(cała noc śniły mi się trupy w bagażnikach samochodów, policyjne blokady pod pracą, krew wyciekająca z wnętrza auta – ktoś się pokusi o interpretację?)
Tak, umiejętność rozmowy to Sztuka. Właśnie Wąż przyznał w rozmowie telefonicznej, że tak, być może powinien iść na kurs komunikowania się, ale z Panią z banku dogadać się nie potrafi. No bo jak *&^%$$ wyskakujesz z tonem wyższości i pt: co ty mi tu śmieciu bankowy będziesz, to ja się nie dziwię, że się Pani najeża.
Byłam tylko lekko niemiła. Odrobinę. Na tyle, żeby dopieścić moje sączące niechęć skorpionie ja.
A ponieważ dochodzimy z MJ do tych samych wniosków, to mnie wyszczupla. Ona co prawda dałaby spokój, życzyła szczęścia i wszelkiej pomyślności na nowej drodze życia, ale ja jakoś nie bardzo. Mam parę życzeń kierowanych intensywnie przy okazji zdmuchiwania urodzinowych świeczek, czy opowieści wigilijnej i one się sprawdzą, ja to wiem.

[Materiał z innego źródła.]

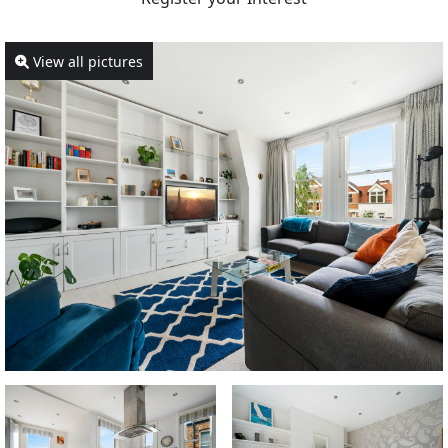
View all pictures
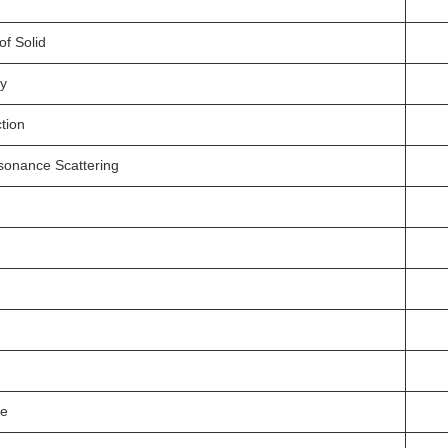
of Solid
ry
tion
esonance Scattering
ce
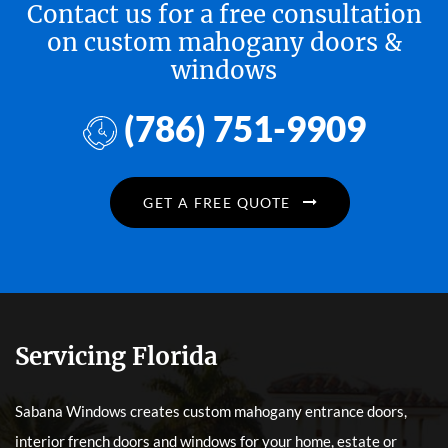
Contact us for a free consultation
on custom mahogany doors &
windows
(786) 751-9909
GET A FREE QUOTE
Servicing Florida
Sabana Windows creates custom mahogany entrance doors,
interior french doors and windows for your home, estate or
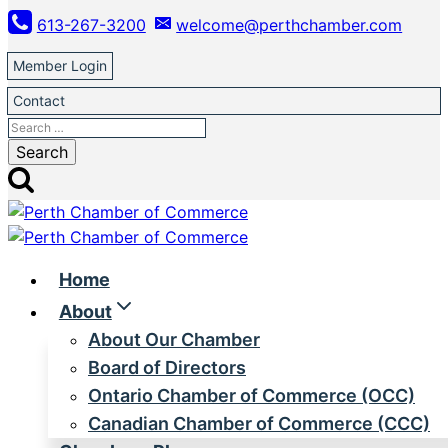
Skip
613-267-3200
welcome@perthchamber.com
to
content
Member Login
Contact
Search
for:
Home
About
About Our Chamber
Board of Directors
Ontario Chamber of Commerce (OCC)
Canadian Chamber of Commerce (CCC)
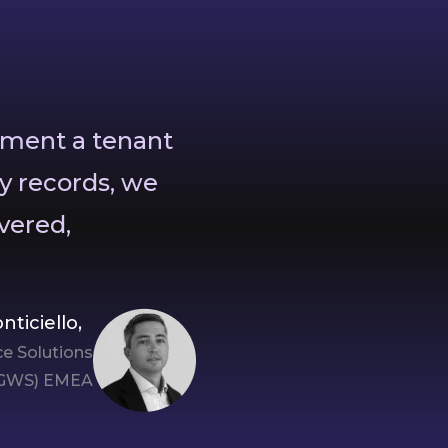
oment a tenant
y records, we
vered,
nticiello,
e Solutions
GWS) EMEA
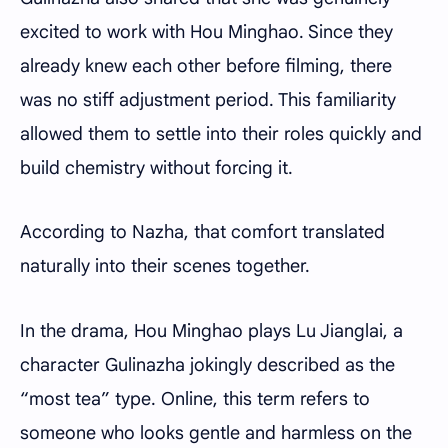
excited to work with Hou Minghao. Since they
already knew each other before filming, there
was no stiff adjustment period. This familiarity
allowed them to settle into their roles quickly and
build chemistry without forcing it.
According to Nazha, that comfort translated
naturally into their scenes together.
In the drama, Hou Minghao plays Lu Jianglai, a
character Gulinazha jokingly described as the
“most tea” type. Online, this term refers to
someone who looks gentle and harmless on the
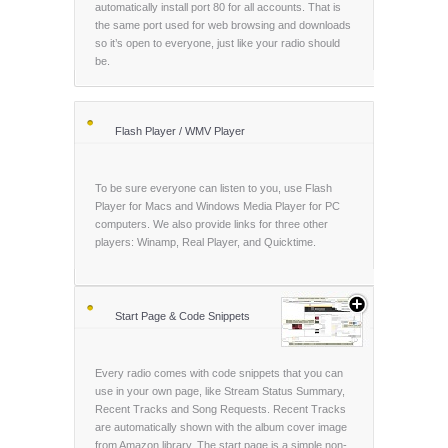
automatically install port 80 for all accounts. That is
the same port used for web browsing and downloads
so it’s open to everyone, just like your radio should
be.
Flash Player / WMV Player
To be sure everyone can listen to you, use Flash
Player for Macs and Windows Media Player for PC
computers. We also provide links for three other
players: Winamp, Real Player, and Quicktime.
Start Page & Code Snippets
Every radio comes with code snippets that you can
use in your own page, like Stream Status Summary,
Recent Tracks and Song Requests. Recent Tracks
are automatically shown with the album cover image
from Amazon library. The start page is a simple non-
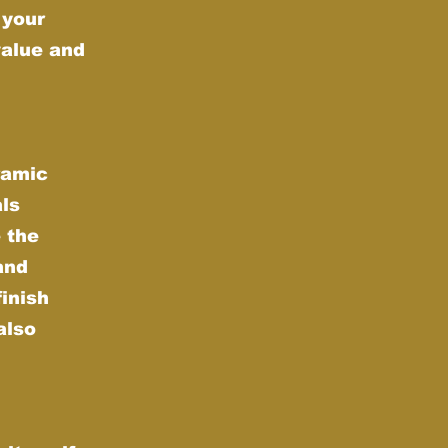
 your
value and
ramic
als
 the
and
finish
also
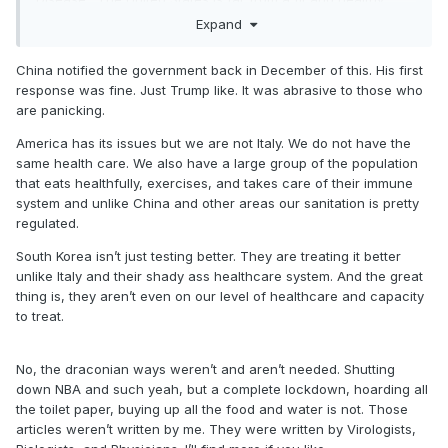
country.
Expand
and the reason South Korea is doing better is because they
China notified the government back in December of this. His first
tested form the beginning. we have a complete shortage of
response was fine. Just Trump like. It was abrasive to those who
tests..I should know, I’ve been sending people to get tested.
are panicking.
We are making up for lost time because we DIDNT act quick
enough. This whole shutdown wouldn’t be necessary if we
America has its issues but we are not Italy. We do not have the
actually did the right thing from January onward. Now we’re
same health care. We also have a large group of the population
making up for last time with draconian measures.
that eats healthfully, exercises, and takes care of their immune
system and unlike China and other areas our sanitation is pretty
regulated.
South Korea isn’t just testing better. They are treating it better
unlike Italy and their shady ass healthcare system. And the great
thing is, they aren’t even on our level of healthcare and capacity
to treat.
No, the draconian ways weren’t and aren’t needed. Shutting
down NBA and such yeah, but a complete lockdown, hoarding all
the toilet paper, buying up all the food and water is not. Those
articles weren’t written by me. They were written by Virologists,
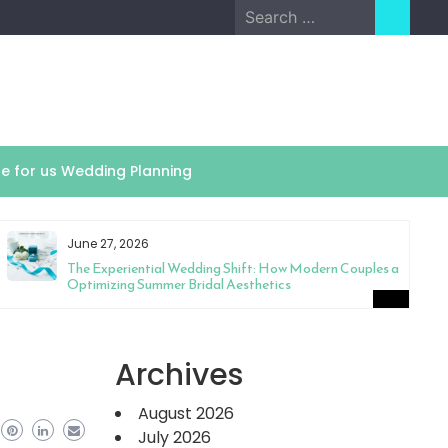
Search
for:
te for us Wedding Planning
June 27, 2026
The Experiential Wedding Shift: How Modern Couples are
Optimizing Summer Bridal Aesthetics
Archives
August 2026
July 2026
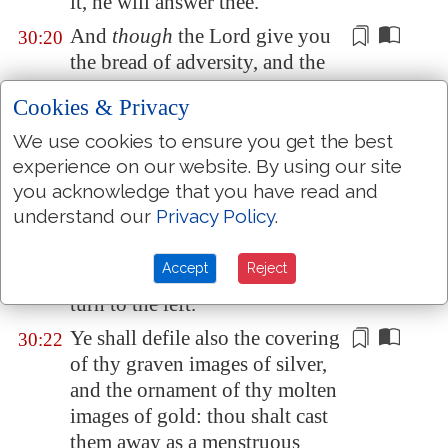
it, he will answer thee.
And
though
the Lord give you
30:20
the bread of adversity, and the
water of
affliction
, yet shall not
Cookies & Privacy
thy teachers be removed into a
corner any more, but thine eyes
We use cookies to ensure you get the best
shall see thy teachers:
experience on our website. By using our site
you acknowledge that you have read and
And thine ears shall hear a word
30:21
understand our
Privacy Policy
.
behind thee, saying, This
is
the
way, walk ye in it, when ye turn
Accept
Reject
to the right hand, and when ye
turn to the left.
Ye shall defile also the covering
30:22
of
thy graven images of silver
,
and the ornament of thy molten
images of gold: thou shalt
cast
them
away as a menstruous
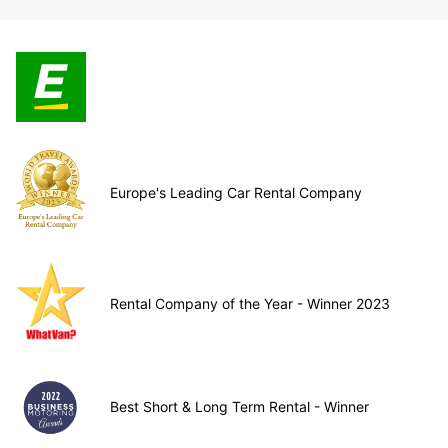
Europe's Leading Car Rental Company
Rental Company of the Year - Winner 2023
Best Short & Long Term Rental - Winner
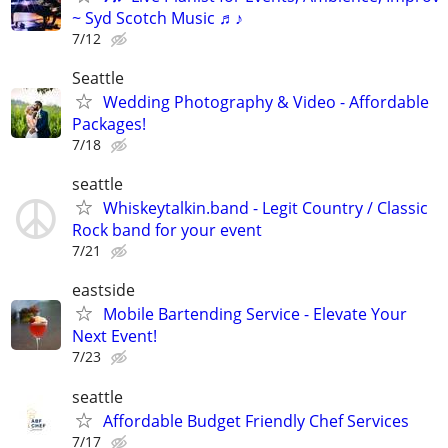
~ Syd Scotch Music ♬♪
7/12
Seattle
Wedding Photography & Video - Affordable
Packages!
7/18
seattle
Whiskeytalkin.band - Legit Country / Classic
Rock band for your event
7/21
eastside
Mobile Bartending Service - Elevate Your
Next Event!
7/23
seattle
Affordable Budget Friendly Chef Services
7/17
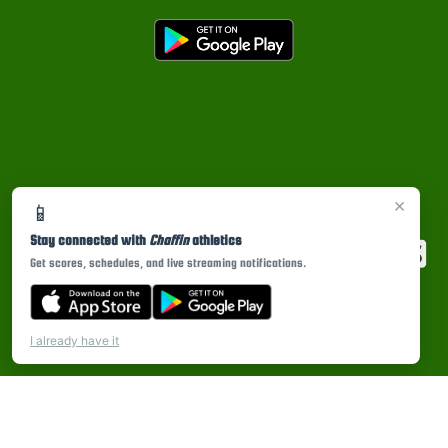
×
📱
Stay connected with
Chaffin
athletics
Get scores, schedules, and live streaming notifications.
I already have it
PRIVACY POLICY
|
© 2026 MASCOT MEDIA, LLC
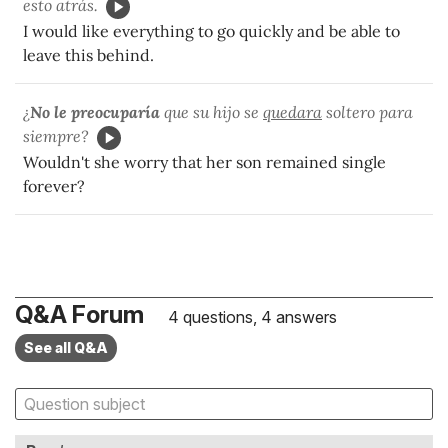
esto atrás.
I would like everything to go quickly and be able to
leave this behind.
¿
No le preocuparía
que su hijo se
quedara
soltero para
siempre?
Wouldn't she worry that her son remained single
forever?
Q&A Forum
4 questions, 4 answers
See all Q&A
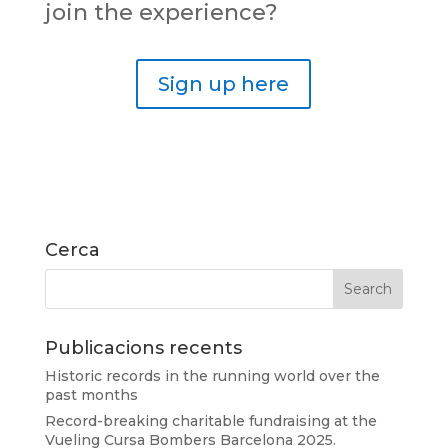
join the experience?
Sign up here
Cerca
Publicacions recents
Historic records in the running world over the
past months
Record-breaking charitable fundraising at the
Vueling Cursa Bombers Barcelona 2025.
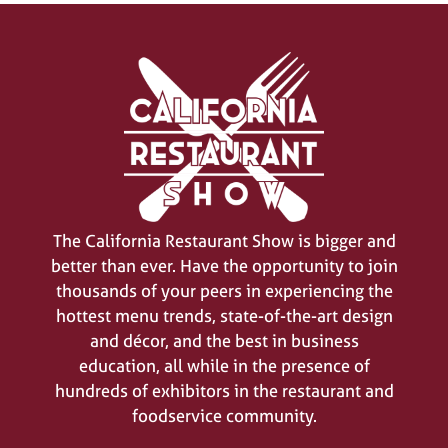
The California Restaurant Show is bigger and
better than ever. Have the opportunity to join
thousands of your peers in experiencing the
hottest menu trends, state-of-the-art design
and décor, and the best in business
education, all while in the presence of
hundreds of exhibitors in the restaurant and
foodservice community.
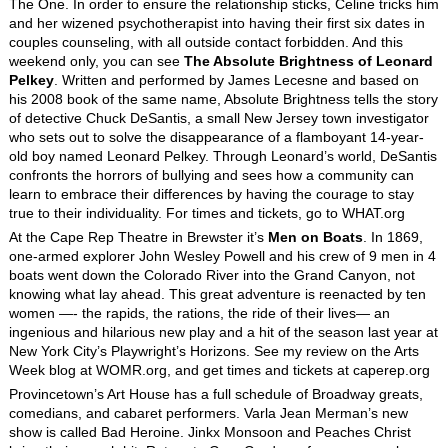
The One. In order to ensure the relationship sticks, Celine tricks him
and her wizened psychotherapist into having their first six dates in
couples counseling, with all outside contact forbidden. And this
weekend only, you can see
The Absolute Brightness of Leonard
Pelkey
. Written and performed by James Lecesne and based on
his 2008 book of the same name, Absolute Brightness tells the story
of detective Chuck DeSantis, a small New Jersey town investigator
who sets out to solve the disappearance of a flamboyant 14-year-
old boy named Leonard Pelkey. Through Leonard’s world, DeSantis
confronts the horrors of bullying and sees how a community can
learn to embrace their differences by having the courage to stay
true to their individuality. For times and tickets, go to WHAT.org
At the Cape Rep Theatre in Brewster it’s
Men on Boats
. In 1869,
one-armed explorer John Wesley Powell and his crew of 9 men in 4
boats went down the Colorado River into the Grand Canyon, not
knowing what lay ahead. This great adventure is reenacted by ten
women —- the rapids, the rations, the ride of their lives— an
ingenious and hilarious new play and a hit of the season last year at
New York City’s Playwright’s Horizons. See my review on the Arts
Week blog at WOMR.org, and get times and tickets at caperep.org
Provincetown’s Art House has a full schedule of Broadway greats,
comedians, and cabaret performers. Varla Jean Merman’s new
show is called Bad Heroine. Jinkx Monsoon and Peaches Christ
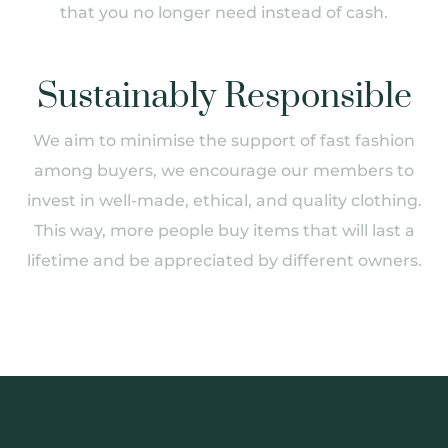
that you no longer need instead of cash.
Sustainably Responsible
We aim to minimise the support of fast fashion
among buyers, we encourage our members to
invest in well-made, ethical, and quality clothing.
This way, more people buy items that will last a
lifetime and be appreciated by different owners.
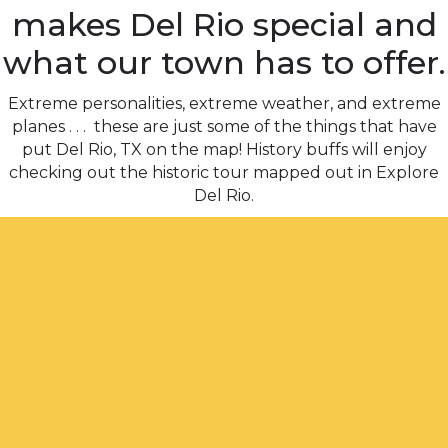
makes Del Rio special and
what our town has to offer.
Extreme personalities, extreme weather, and extreme
planes . . . these are just some of the things that have
put Del Rio, TX on the map! History buffs will enjoy
checking out the historic tour mapped out in Explore
Del Rio.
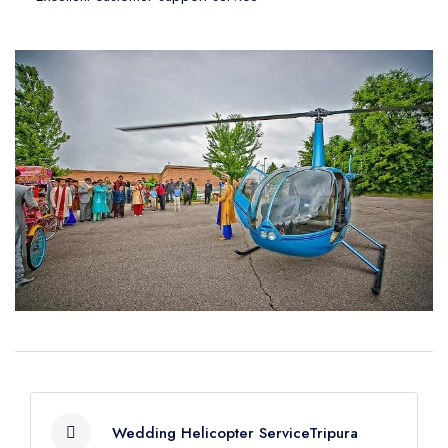
Wedding Helicopter ServiceTripura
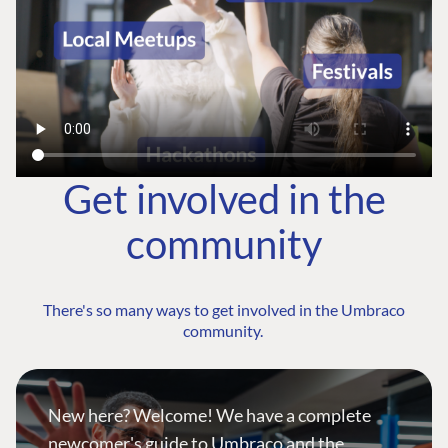
Get involved in the
community
There's so many ways to get involved in the Umbraco
community.
New here? Welcome! We have a complete
newcomer's guide to Umbraco and the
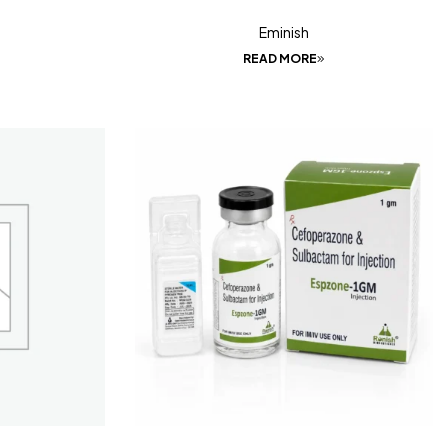
Eminish
READ MORE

Ludzie nie zdają sobie sprawy z tego (i nie mam tu tylko na myśli Węża zwanego też Drożdżem, o jakże to pasuje do jego nadwagi i brzucha a la połknąłem dużą piłkę lekarską – powodzi mu się bez żony najwidoczniej), że narastająca frustracja rodzi agresję. W różnej formie. Z Grabarką snujemy plany zakopania żywcem. Osobiście wolę bardziej wyrachowane działanie. Zaczynam jak lokomotywa Tuwima, najpierw powoli…
I jeszcze szczeniak mi się śnił. Suka dobremana, cała czarna. Znaleziona w koszyku a la wielkanocna święconka, na schodach utworzonych z korzeni drzew porastających wzgórze. Cudnie.
Pomalutku, powolutku układa się puzzel, po puzzelku. Wszystko. No przecież JA nie dam rady?